February 4, 2021

Using the Mongo BI Connector (mongosqld) to access an Azure Cosmos DB / Mongo API - Helpful for PowerBI and Tableau

Yeah, that's a mouthful and it sounds easy, but it wasn't.  First of all PowerBI has tons of documentation about how to connect Cosmos to PowerBI. The only issue is, they are all for the Azure Cosmos SQL API.  Currently the Mongo API isn't supported!

Bummer.

Well, that stinks.

So over the MongoDB site.  There are some very promising articles there.  This looks super simple:  Connect from Microsoft Power BI Desktop — MongoDB Connector for BI

Then you click that prerequisites link which takes you to a page showing how to setup and ODBC connection which is also super simple and straight forward.

Except that pesky prerequisites section.  It turns that first one is a bit of a bear and now is where you learn how this really works.

The MongoDB BI Connector is actually a command line service that connects to your mongo server and presents a mySql compatible service that the Mongo ODBC driver connects to.  Then PowerBI (or other apps) can use that ODBC driver to connect to Mongo.  Yeah, that's a mouth full.

Configuring the BI Connector is non-trivial because all the documentation is for Atlas and none really for Azure Cosmos DB / Mongo API.

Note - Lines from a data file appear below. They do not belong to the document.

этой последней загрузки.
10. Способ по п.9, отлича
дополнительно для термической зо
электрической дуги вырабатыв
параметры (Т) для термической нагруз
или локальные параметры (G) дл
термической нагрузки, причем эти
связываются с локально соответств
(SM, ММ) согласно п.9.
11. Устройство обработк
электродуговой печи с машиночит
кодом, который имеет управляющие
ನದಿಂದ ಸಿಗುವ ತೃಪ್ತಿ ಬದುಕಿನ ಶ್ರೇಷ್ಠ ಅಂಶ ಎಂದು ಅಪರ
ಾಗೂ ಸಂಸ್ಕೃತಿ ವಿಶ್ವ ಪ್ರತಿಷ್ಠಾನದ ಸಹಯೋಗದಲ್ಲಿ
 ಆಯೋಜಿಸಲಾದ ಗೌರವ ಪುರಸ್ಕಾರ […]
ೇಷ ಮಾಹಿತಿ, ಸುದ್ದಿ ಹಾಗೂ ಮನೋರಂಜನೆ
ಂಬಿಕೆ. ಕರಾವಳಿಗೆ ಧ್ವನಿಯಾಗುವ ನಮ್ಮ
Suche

So, I'll cut to the chase, the hard bit is the configuration file for the mongosqld (that is the EXE name for CLI tool).  The contents of that file are below.  NOTE: It is a YAML file so leading spaces matter!

systemLog:
  verbosity: 3
security:
  enabled: true
mongodb:
  net:
    uri: "Azure DB - Connection String Blade - HOST:PORT inside quotes"
    ssl:
      enabled: true
    auth:
      username: "Azure DB - Connection String Blade - USERNAME inside quotes"
      password: "Azure DB - Connection String Blade - PRIMARY PASSWORD inside quotes"
schema:
  sample:
    namespaces: "your-database-name.*"

The values for uri, username, and password are all in the Connection String blade for your cosmos database in the Azure Portal.  Yes, this isn't super secure for now, but it will get it running.

The command line I use to run this pretty straight-forward.  mongosqld.conf is the name of the file I stored the above config in.

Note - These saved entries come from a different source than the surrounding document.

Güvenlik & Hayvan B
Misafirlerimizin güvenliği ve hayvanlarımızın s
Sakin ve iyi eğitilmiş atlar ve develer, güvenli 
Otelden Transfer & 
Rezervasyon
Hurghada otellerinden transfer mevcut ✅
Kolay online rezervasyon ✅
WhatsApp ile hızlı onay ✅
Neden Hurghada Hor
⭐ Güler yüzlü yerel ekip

"C:\Program Files\MongoDB\Connector for BI\2.14\bin\mongosqld.exe" --config mongosqld.conf

Now that the Mongo BI Connector is running, it's time to configure the Mongo ODCB connection with driver you previously downloaded.  This is pretty straight forward stuff once the connector is running.

That said, notice that you're connecting to localhost:3307 (default for the connector) because the connector is running locally.  For anything production you'd want to host this and update the configuration for security.   The username and password are the same you used for the connector.  These are passed through the connector to the database.  Yes, I know another security challenge I'm not addressing here.  Finally, make sure you select your database in the drop down!  It will fail with an unknown database error otherwise.

Now you can connect to this ODBC source from PowerBI, Tableau or whatever.

Hope this helps out someone.  My real goal is to see if Google and Bing index this very specific article and actually show it to someone.  We'll see.